Problem to work on:
Would you give the listing again exactly as written, minus its pictures?

Start of Block

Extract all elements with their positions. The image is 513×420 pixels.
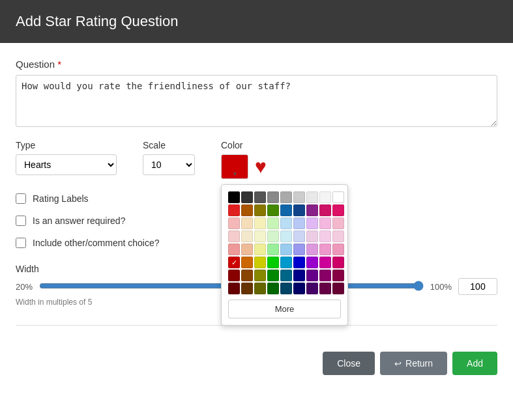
color-cell[interactable] <box>280 204 292 216</box>
color-label: Color <box>221 140 267 150</box>
color-cell[interactable] <box>319 204 331 216</box>
color-cell[interactable] <box>293 257 305 268</box>
color-cell[interactable] <box>293 283 305 294</box>
color-cell[interactable] <box>267 283 279 294</box>
color-swatch-button[interactable] <box>221 154 248 179</box>
color-cell[interactable] <box>267 244 279 255</box>
color-cell[interactable] <box>241 217 253 229</box>
color-cell[interactable] <box>293 231 305 242</box>
color-cell[interactable] <box>332 217 344 229</box>
color-cell[interactable] <box>228 231 240 242</box>
color-cell[interactable] <box>332 191 344 203</box>
scale-select[interactable]: 5 10 <box>143 154 195 175</box>
color-cell[interactable] <box>280 191 292 203</box>
required-checkbox[interactable] <box>16 216 26 226</box>
color-cell[interactable] <box>306 257 318 268</box>
color-cell[interactable] <box>267 257 279 268</box>
color-popup: More <box>221 184 348 326</box>
color-cell[interactable] <box>267 270 279 281</box>
color-cell[interactable] <box>293 204 305 216</box>
color-cell[interactable] <box>280 257 292 268</box>
color-cell[interactable] <box>306 270 318 281</box>
heart-preview-icon: ♥ <box>255 156 267 178</box>
color-cell[interactable] <box>319 231 331 242</box>
color-cell[interactable] <box>293 270 305 281</box>
color-cell[interactable] <box>280 231 292 242</box>
scale-field-group: Scale 5 10 <box>143 140 195 175</box>
required-label[interactable]: Is an answer required? <box>33 216 125 226</box>
color-cell[interactable] <box>332 204 344 216</box>
color-cell[interactable] <box>254 191 266 203</box>
color-cell[interactable] <box>332 270 344 281</box>
question-textarea[interactable]: How would you rate the friendliness of o… <box>16 75 497 127</box>
modal-title: Add Star Rating Question <box>16 13 178 29</box>
color-cell[interactable] <box>241 231 253 242</box>
color-cell[interactable] <box>241 283 253 294</box>
color-cell[interactable] <box>241 191 253 203</box>
color-cell[interactable] <box>293 244 305 255</box>
color-cell[interactable] <box>267 231 279 242</box>
width-input[interactable] <box>458 278 497 295</box>
modal-footer: Close ↩ Return Add <box>0 341 513 385</box>
color-cell[interactable] <box>267 191 279 203</box>
color-cell[interactable] <box>319 283 331 294</box>
color-cell[interactable] <box>293 217 305 229</box>
color-cell-selected[interactable] <box>228 257 240 268</box>
other-choice-label[interactable]: Include other/comment choice? <box>33 238 160 248</box>
color-cell[interactable] <box>228 204 240 216</box>
question-label: Question * <box>16 59 497 70</box>
color-cell[interactable] <box>228 270 240 281</box>
color-cell[interactable] <box>319 217 331 229</box>
color-cell[interactable] <box>241 270 253 281</box>
color-cell[interactable] <box>254 283 266 294</box>
color-cell[interactable] <box>306 231 318 242</box>
close-button[interactable]: Close <box>323 352 375 375</box>
rating-labels-label[interactable]: Rating Labels <box>33 193 89 204</box>
more-colors-button[interactable]: More <box>228 300 341 318</box>
color-cell[interactable] <box>319 270 331 281</box>
type-select[interactable]: Stars Hearts Thumbs Numbers <box>16 154 117 175</box>
type-field-group: Type Stars Hearts Thumbs Numbers <box>16 140 117 175</box>
color-cell[interactable] <box>306 244 318 255</box>
color-cell[interactable] <box>254 270 266 281</box>
question-field-group: Question * How would you rate the friend… <box>16 59 497 127</box>
width-min-label: 20% <box>16 282 33 292</box>
width-max-label: 100% <box>430 282 452 292</box>
color-cell[interactable] <box>280 244 292 255</box>
color-cell[interactable] <box>267 204 279 216</box>
color-cell[interactable] <box>241 257 253 268</box>
color-cell[interactable] <box>306 283 318 294</box>
color-cell[interactable] <box>254 204 266 216</box>
color-cell[interactable] <box>254 231 266 242</box>
color-cell[interactable] <box>332 257 344 268</box>
color-cell[interactable] <box>319 191 331 203</box>
color-cell[interactable] <box>280 270 292 281</box>
color-cell[interactable] <box>267 217 279 229</box>
color-cell[interactable] <box>228 283 240 294</box>
color-cell[interactable] <box>280 217 292 229</box>
color-cell[interactable] <box>319 257 331 268</box>
color-cell[interactable] <box>241 204 253 216</box>
color-cell[interactable] <box>280 283 292 294</box>
color-cell[interactable] <box>254 217 266 229</box>
color-cell[interactable] <box>254 244 266 255</box>
color-cell[interactable] <box>306 204 318 216</box>
color-cell[interactable] <box>228 244 240 255</box>
color-cell[interactable] <box>332 244 344 255</box>
color-cell[interactable] <box>293 191 305 203</box>
color-cell[interactable] <box>228 191 240 203</box>
color-cell[interactable] <box>228 217 240 229</box>
other-choice-checkbox[interactable] <box>16 238 26 248</box>
add-button[interactable]: Add <box>452 352 497 375</box>
color-cell[interactable] <box>306 217 318 229</box>
modal: Add Star Rating Question Question * How … <box>0 0 513 420</box>
color-cell[interactable] <box>332 283 344 294</box>
color-cell[interactable] <box>319 244 331 255</box>
color-cell[interactable] <box>254 257 266 268</box>
color-cell[interactable] <box>306 191 318 203</box>
rating-labels-checkbox[interactable] <box>16 193 26 204</box>
return-button[interactable]: ↩ Return <box>380 352 447 375</box>
scale-label: Scale <box>143 140 195 150</box>
color-cell[interactable] <box>332 231 344 242</box>
color-cell[interactable] <box>241 244 253 255</box>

End of Block

Reply to the exercise:
Extract all elements with their positions. The image is 513×420 pixels.
color-cell[interactable] <box>280 204 292 216</box>
color-label: Color <box>221 140 267 150</box>
color-cell[interactable] <box>319 204 331 216</box>
color-cell[interactable] <box>293 257 305 268</box>
color-cell[interactable] <box>293 283 305 294</box>
color-cell[interactable] <box>267 283 279 294</box>
color-swatch-button[interactable] <box>221 154 248 179</box>
color-cell[interactable] <box>267 244 279 255</box>
color-cell[interactable] <box>241 217 253 229</box>
color-cell[interactable] <box>293 231 305 242</box>
color-cell[interactable] <box>332 217 344 229</box>
color-cell[interactable] <box>228 231 240 242</box>
color-cell[interactable] <box>332 191 344 203</box>
scale-select[interactable]: 5 10 <box>143 154 195 175</box>
color-cell[interactable] <box>280 191 292 203</box>
required-checkbox[interactable] <box>16 216 26 226</box>
color-cell[interactable] <box>306 257 318 268</box>
color-cell[interactable] <box>267 257 279 268</box>
color-popup: More <box>221 184 348 326</box>
color-cell[interactable] <box>267 270 279 281</box>
color-cell[interactable] <box>293 204 305 216</box>
color-cell[interactable] <box>280 257 292 268</box>
color-cell[interactable] <box>306 270 318 281</box>
heart-preview-icon: ♥ <box>255 156 267 178</box>
color-cell[interactable] <box>319 231 331 242</box>
color-cell[interactable] <box>293 270 305 281</box>
color-cell[interactable] <box>280 231 292 242</box>
scale-field-group: Scale 5 10 <box>143 140 195 175</box>
required-label[interactable]: Is an answer required? <box>33 216 125 226</box>
color-cell[interactable] <box>332 204 344 216</box>
color-cell[interactable] <box>254 191 266 203</box>
color-cell[interactable] <box>332 270 344 281</box>
question-textarea[interactable]: How would you rate the friendliness of o… <box>16 75 497 127</box>
modal-title: Add Star Rating Question <box>16 13 178 29</box>
color-cell[interactable] <box>241 231 253 242</box>
color-cell[interactable] <box>241 283 253 294</box>
color-cell[interactable] <box>241 191 253 203</box>
color-cell[interactable] <box>293 244 305 255</box>
color-cell[interactable] <box>267 231 279 242</box>
width-input[interactable] <box>458 278 497 295</box>
modal-footer: Close ↩ Return Add <box>0 341 513 385</box>
color-cell[interactable] <box>267 191 279 203</box>
color-cell[interactable] <box>319 283 331 294</box>
color-cell[interactable] <box>293 217 305 229</box>
color-cell-selected[interactable] <box>228 257 240 268</box>
other-choice-label[interactable]: Include other/comment choice? <box>33 238 160 248</box>
color-cell[interactable] <box>228 204 240 216</box>
question-label: Question * <box>16 59 497 70</box>
color-cell[interactable] <box>228 270 240 281</box>
color-cell[interactable] <box>319 217 331 229</box>
color-cell[interactable] <box>241 270 253 281</box>
color-cell[interactable] <box>254 283 266 294</box>
color-cell[interactable] <box>306 231 318 242</box>
close-button[interactable]: Close <box>323 352 375 375</box>
rating-labels-label[interactable]: Rating Labels <box>33 193 89 204</box>
more-colors-button[interactable]: More <box>228 300 341 318</box>
color-cell[interactable] <box>319 270 331 281</box>
type-select[interactable]: Stars Hearts Thumbs Numbers <box>16 154 117 175</box>
type-field-group: Type Stars Hearts Thumbs Numbers <box>16 140 117 175</box>
color-cell[interactable] <box>306 244 318 255</box>
color-cell[interactable] <box>254 270 266 281</box>
question-field-group: Question * How would you rate the friend… <box>16 59 497 127</box>
width-min-label: 20% <box>16 282 33 292</box>
width-max-label: 100% <box>430 282 452 292</box>
color-cell[interactable] <box>280 244 292 255</box>
color-cell[interactable] <box>267 204 279 216</box>
color-cell[interactable] <box>241 257 253 268</box>
color-cell[interactable] <box>306 283 318 294</box>
color-cell[interactable] <box>254 204 266 216</box>
color-cell[interactable] <box>254 231 266 242</box>
color-cell[interactable] <box>332 257 344 268</box>
color-cell[interactable] <box>319 191 331 203</box>
color-cell[interactable] <box>280 270 292 281</box>
color-cell[interactable] <box>267 217 279 229</box>
color-cell[interactable] <box>228 283 240 294</box>
color-cell[interactable] <box>280 217 292 229</box>
color-cell[interactable] <box>319 257 331 268</box>
color-cell[interactable] <box>241 204 253 216</box>
color-cell[interactable] <box>280 283 292 294</box>
color-cell[interactable] <box>254 217 266 229</box>
color-cell[interactable] <box>254 244 266 255</box>
color-cell[interactable] <box>306 204 318 216</box>
color-cell[interactable] <box>228 244 240 255</box>
color-cell[interactable] <box>332 244 344 255</box>
color-cell[interactable] <box>293 191 305 203</box>
color-cell[interactable] <box>228 191 240 203</box>
color-cell[interactable] <box>228 217 240 229</box>
other-choice-checkbox[interactable] <box>16 238 26 248</box>
add-button[interactable]: Add <box>452 352 497 375</box>
color-cell[interactable] <box>306 217 318 229</box>
modal: Add Star Rating Question Question * How … <box>0 0 513 420</box>
color-cell[interactable] <box>332 283 344 294</box>
color-cell[interactable] <box>319 244 331 255</box>
color-cell[interactable] <box>254 257 266 268</box>
color-cell[interactable] <box>306 191 318 203</box>
rating-labels-checkbox[interactable] <box>16 193 26 204</box>
return-button[interactable]: ↩ Return <box>380 352 447 375</box>
scale-label: Scale <box>143 140 195 150</box>
color-cell[interactable] <box>332 231 344 242</box>
color-cell[interactable] <box>241 244 253 255</box>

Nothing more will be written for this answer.